Aggie watched him with a smile on her face. He'd never realized what a nice girl she was.

"Feeling better?" She said.

Harris swayed on his feet. He leaned against a wall for support. "You- you got this back for me? How? W-why?"

She shrugged. "I'm your caretaker, remember? Your brother pays me to make sure you're safe, sound, and all in one piece."

"But- but-" Something clicked. "Son of a bitch, you're bleeding!"

"Don't worry, it's not mine.
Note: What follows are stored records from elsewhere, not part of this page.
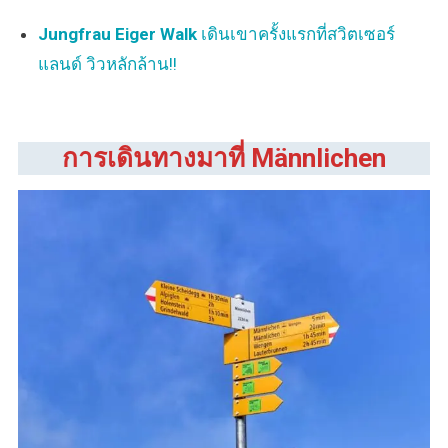
Jungfrau Eiger Walk
เดินเขาครั้งแรกที่สวิตเซอร์
แลนด์ วิวหลักล้าน!!
การเดินทางมาที่
Männlichen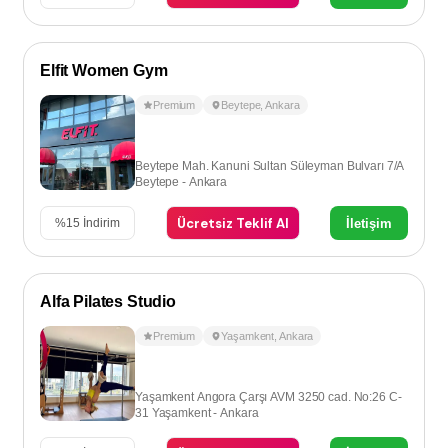
Elfit Women Gym
Premium
Beytepe
,
Ankara
Beytepe Mah. Kanuni Sultan Süleyman Bulvarı 7/A
Beytepe - Ankara
Ücretsiz Teklif Al
İletişim
%
15
İndirim
Alfa Pilates Studio
Premium
Yaşamkent
,
Ankara
Yaşamkent Angora Çarşı AVM 3250 cad. No:26 C-
31 Yaşamkent - Ankara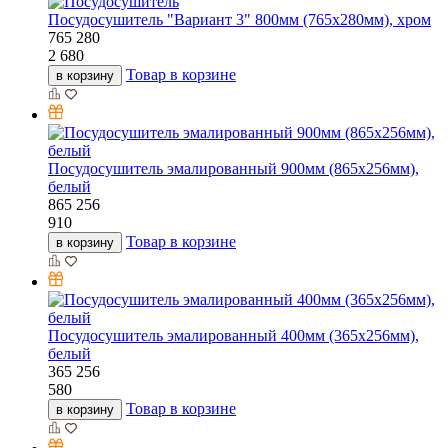
Посудосушитель "Вариант 3" 800мм (765х280мм), хром
765
280
2 680
Товар в корзине
в корзину
Посудосушитель эмалированный 900мм (865х256мм),
белый
865
256
910
Товар в корзине
в корзину
Посудосушитель эмалированный 400мм (365х256мм),
белый
365
256
580
Товар в корзине
в корзину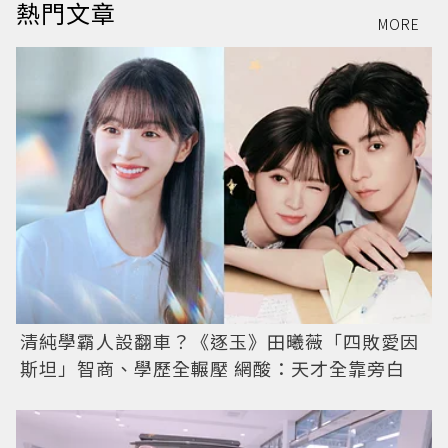
熱門文章
MORE
清純學霸人設翻車？《逐玉》田曦薇「四敗愛因
斯坦」智商、學歷全輾壓 網酸：天才全靠旁白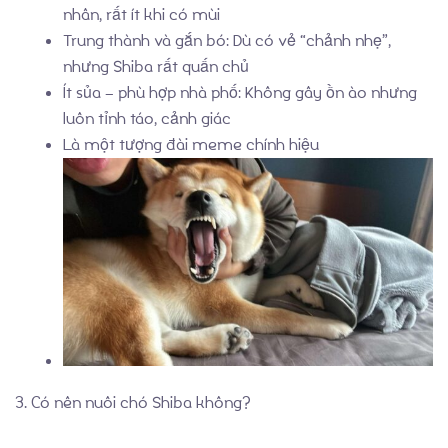
Liên Hệ
nhân, rất ít khi có mùi
Trung thành và gắn bó: Dù có vẻ “chảnh nhẹ”,
nhưng Shiba rất quấn chủ
Ít sủa – phù hợp nhà phố: Không gây ồn ào nhưng
luôn tỉnh táo, cảnh giác
Là một tượng đài meme chính hiệu
3. Có nên nuôi chó Shiba không?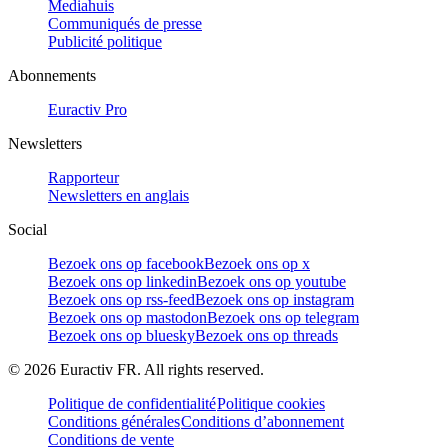
Mediahuis
Communiqués de presse
Publicité politique
Abonnements
Euractiv Pro
Newsletters
Rapporteur
Newsletters en anglais
Social
Bezoek ons op facebook
Bezoek ons op x
Bezoek ons op linkedin
Bezoek ons op youtube
Bezoek ons op rss-feed
Bezoek ons op instagram
Bezoek ons op mastodon
Bezoek ons op telegram
Bezoek ons op bluesky
Bezoek ons op threads
©
2026
Euractiv FR. All rights reserved.
Politique de confidentialité
Politique cookies
Conditions générales
Conditions d’abonnement
Conditions de vente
Your little demon friends needed some convincing. They have a strict no returns policy." She grinned, displaying a row of unusually bright looking teeth. Harris hasn't ever noticed how sharp they looked. "I helped them change their minds. So, Mr. Harris, now that you've got your soul back, what are you going to do next?"

He looked up at the mantle where a picture of him at the club was.

"I think I'm gonna summon up some help to exact a little vengeance."

She slapped her palm to her forehead. "Oh, Mr. Harris. . ."

"What?" he said. "What did I do?"

She straightened up. "Not more demons, I hope?"

He looked horrified at the thought. "No! No, no. God no." He tapped his chest. "This baby's mine. No way I'm letting go of it again."

"Then what-?"

He headed for the study. "I'm thinking about the Sidhe." He grinned wolfishly. "Now they know how to have fun. Great sense of humor, the fair folk. And they don't ask for souls, they ask for favors. I'm thinking I can deal with that."

Hehe, old Gibson won't know what hit him.

He stopped at the door to his study and smiled at her.

"Thank you, Aggie. I mean it. It's like being sick; I didn't know how bad it was 'till I got better."

"You're welcome, Mr. Harris." She rolled her eyes and headed for the garage. "Don't burn anything up," she called. "No fire. I mean it!"

He grinned and went into the study, where he took out a book on faeries.